The governor questioned the rationale behind channeling a specific grant through Public Works when many other such grants are successfully implemented by the counties themselves.

“We have many conditional grants that are being implemented successfully by the counties, why does this specific one have to be channelled through Public Works? What is the logic behind it?” asked Mr Njuki.

“The cost of project when we signed the projects for Tharaka Nithi was Sh366 million, today, evaluation tells us we need around Sh600million if we have to complete the same project, which would not have been the case if it was done within the time frame,” Mr Njuki said.

Mr Timamy said his county signed a contract worth Sh126 million and also dutifully paid the 30 per cent of the agreed amount. At that time, he said, the building was approximately 65 per cent complete, and the government urged the county to expedite the remaining payments. However, despite numerous promises, very little has been accomplished.

“It is frustrating to have an unfinished building standing for nearly nine years, especially considering that our counties have successfully undertaken similar construction projects,” he said.

He urged the national government to release the remaining 70 per cent of the funds to the counties. “Due to logistical issues, the national government has not yet provided any funds. Our plea to the Senate, as advocates for devolution, is to intervene and unlock funds that have been allocated in the budget, yet they remain inaccessible,” said the governor.

 The senators agreed with the governors, saying they will ask the National Treasury to write to Public Works to do a status report on the projects as well as do a completion bill of quantities based on the current rates.

Kakamega Senator Boni Khalwale said an assessment report of what is required for the projects to be finished should be handed over to the county governments for them to take over. “There is no other way other than to allow counties to take charge of their own headquarters,” he said.

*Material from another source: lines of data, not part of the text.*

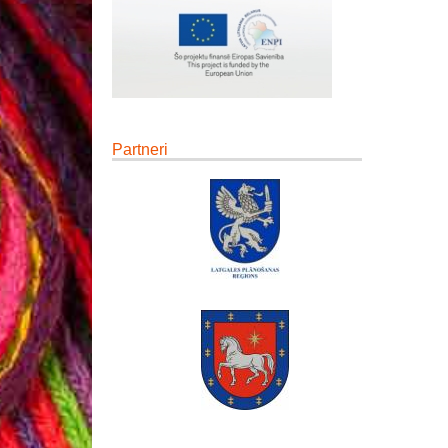
Partneri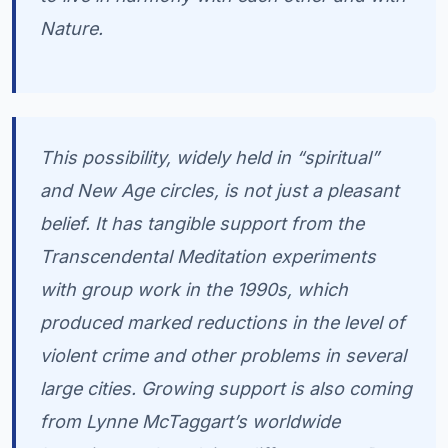
Nature.
This possibility, widely held in “spiritual”
and New Age circles, is not just a pleasant
belief. It has tangible support from the
Transcendental Meditation experiments
with group work in the 1990s, which
produced marked reductions in the level of
violent crime and other problems in several
large cities. Growing support is also coming
from Lynne McTaggart’s worldwide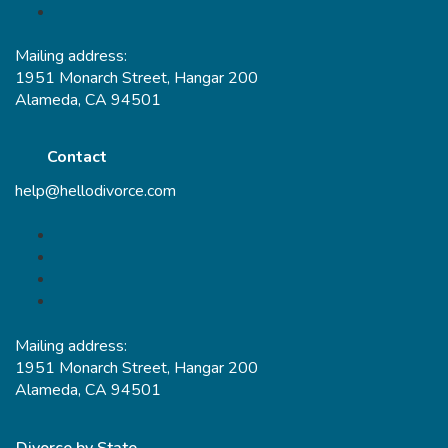
Mailing address:
1951 Monarch Street, Hangar 200
Alameda, CA 94501
Contact
help@hellodivorce.com
Mailing address:
1951 Monarch Street, Hangar 200
Alameda, CA 94501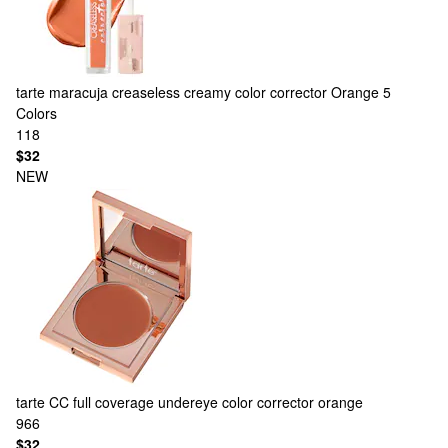
tarte
maracuja creaseless creamy color corrector Orange
5
Colors
118
$32
NEW
tarte
CC full coverage undereye color corrector orange
966
$32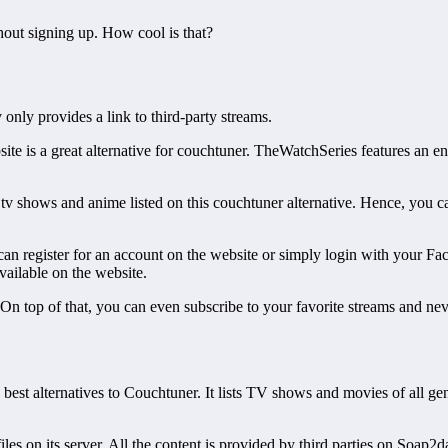
hout signing up. How cool is that?
 only provides a link to third-party streams.
ite is a great alternative for couchtuner. TheWatchSeries features an e
 tv shows and anime listed on this couchtuner alternative. Hence, you c
can register for an account on the website or simply login with your 
available on the website.
. On top of that, you can even subscribe to your favorite streams and nev
st alternatives to Couchtuner. It lists TV shows and movies of all genr
s on its server. All the content is provided by third parties on Soap2day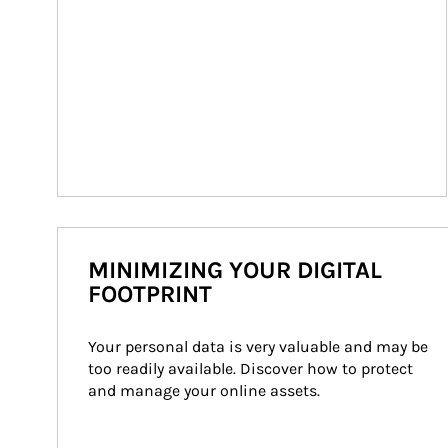
MINIMIZING YOUR DIGITAL
FOOTPRINT
Your personal data is very valuable and may be 
too readily available. Discover how to protect 
and manage your online assets.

“We will invite the CS Treasury because as it is, the money that is allocated, the Sh450 million, is in the county additional allocation ... We will prevail upon them to release the funds to the recipient counties to take over the construction of the county headquarters, said Mr Roba.

Mombasa Senator Mohamed Faki said: “We need to request the National Treasury that whatever they have promised ... we fix it within the supplementary budget and give that money to the recipient counties as conditional grants.”